# [ENTRIES SUPPLIED]
== Segment start ==

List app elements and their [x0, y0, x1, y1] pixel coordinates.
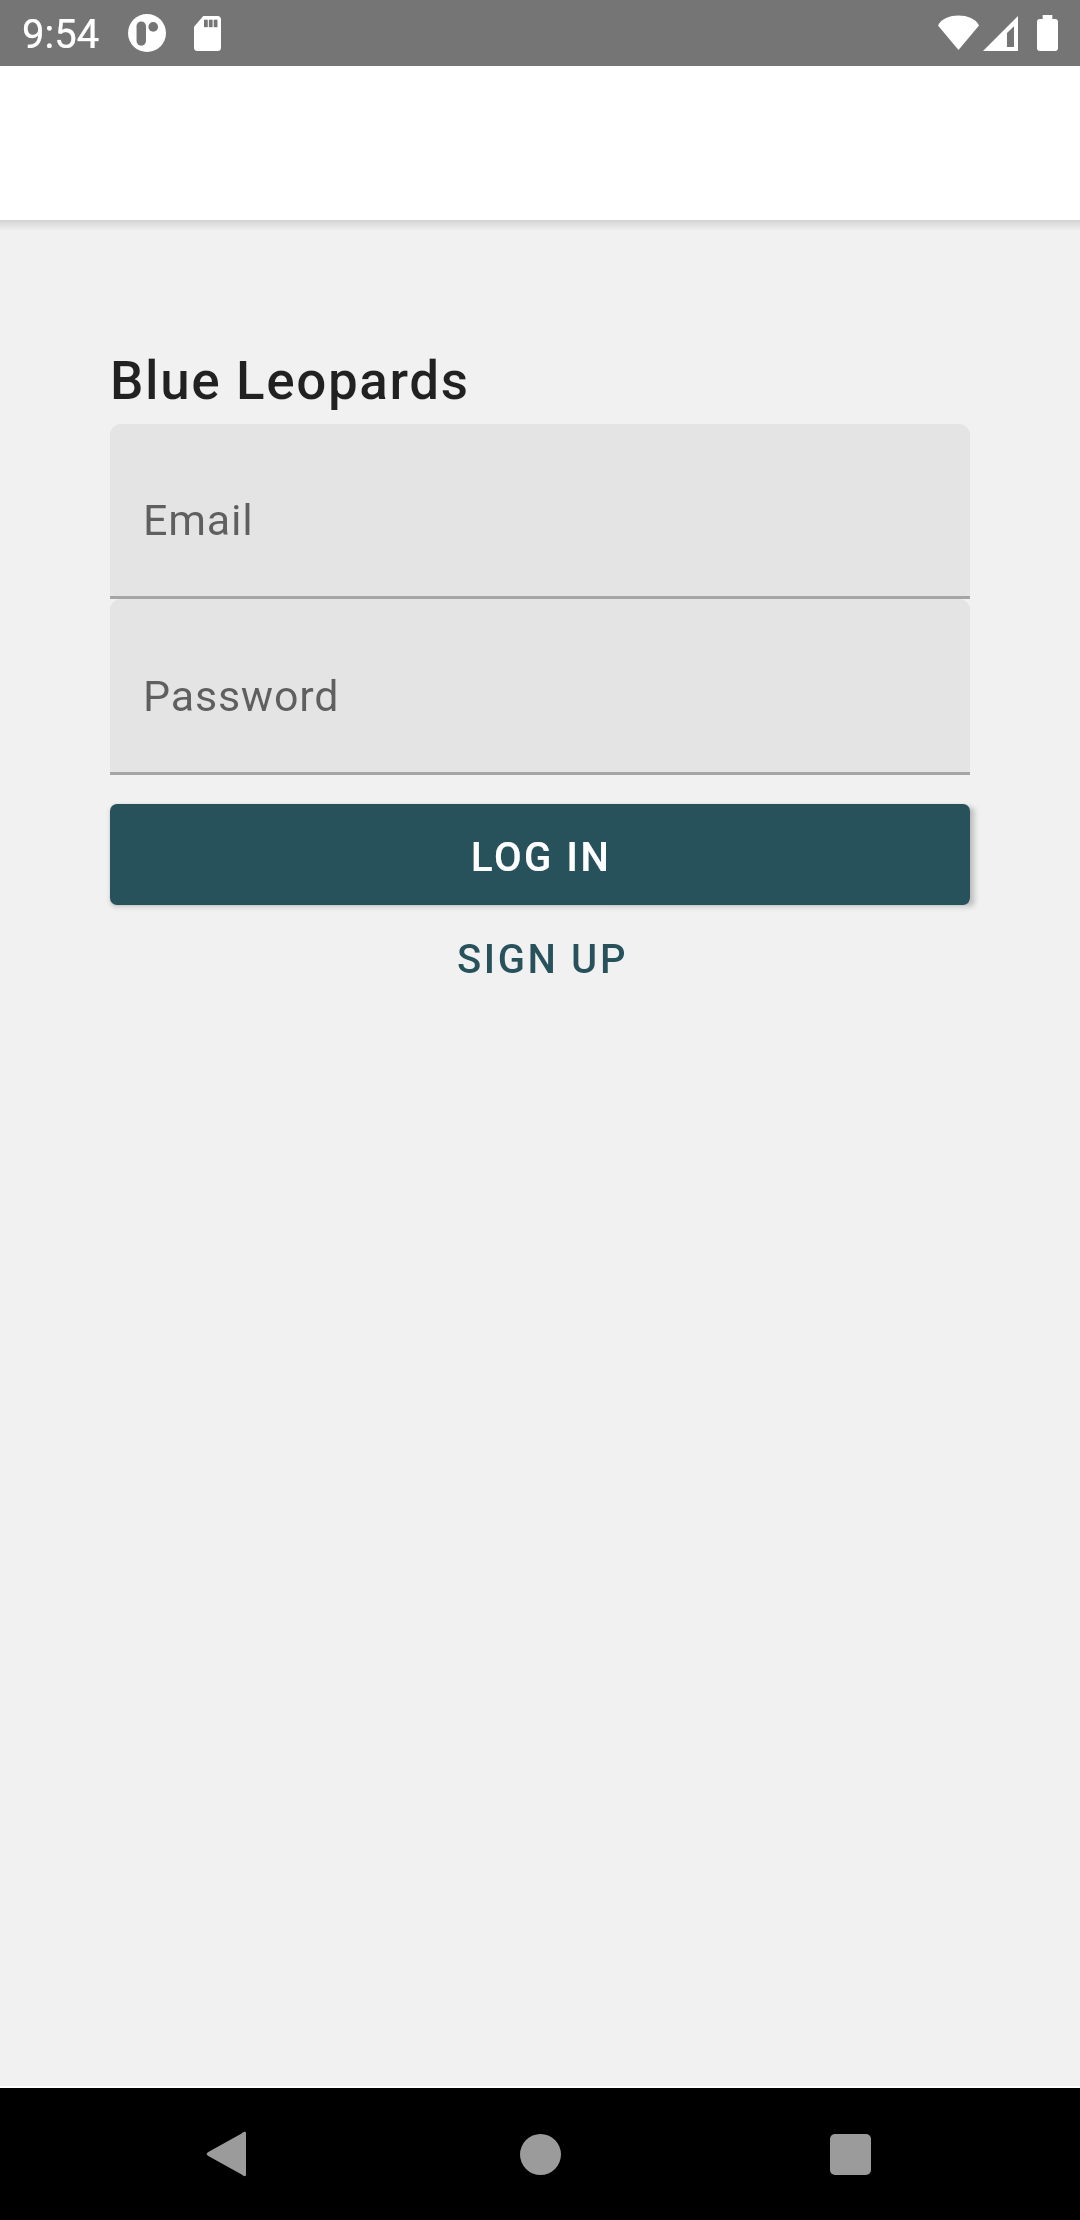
button[interactable]: Email — [110, 424, 970, 599]
button[interactable]: Recent apps — [790, 2094, 910, 2214]
button[interactable]: LOG IN — [110, 804, 970, 905]
staticText: SIGN UP — [457, 936, 629, 983]
staticText: Blue Leopards — [110, 350, 470, 412]
button[interactable]: Home — [480, 2094, 600, 2214]
staticText: LOG IN — [471, 834, 612, 881]
button[interactable]: Back — [165, 2094, 285, 2214]
staticText: Email — [143, 495, 254, 545]
staticText: Password — [143, 671, 340, 721]
button[interactable]: Password — [110, 599, 970, 775]
staticText: 9:54 — [22, 11, 100, 58]
button[interactable]: SIGN UP — [110, 905, 970, 1006]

== Segment end ==

# [EXERCISE]
Give back the material word for word, without images.

# [ANSWER BELOW]
List app elements and their [x0, y0, x1, y1] pixel coordinates.
button[interactable]: Email — [110, 424, 970, 599]
button[interactable]: Recent apps — [790, 2094, 910, 2214]
button[interactable]: LOG IN — [110, 804, 970, 905]
staticText: SIGN UP — [457, 936, 629, 983]
staticText: Blue Leopards — [110, 350, 470, 412]
button[interactable]: Home — [480, 2094, 600, 2214]
staticText: LOG IN — [471, 834, 612, 881]
button[interactable]: Back — [165, 2094, 285, 2214]
staticText: Email — [143, 495, 254, 545]
staticText: Password — [143, 671, 340, 721]
button[interactable]: Password — [110, 599, 970, 775]
staticText: 9:54 — [22, 11, 100, 58]
button[interactable]: SIGN UP — [110, 905, 970, 1006]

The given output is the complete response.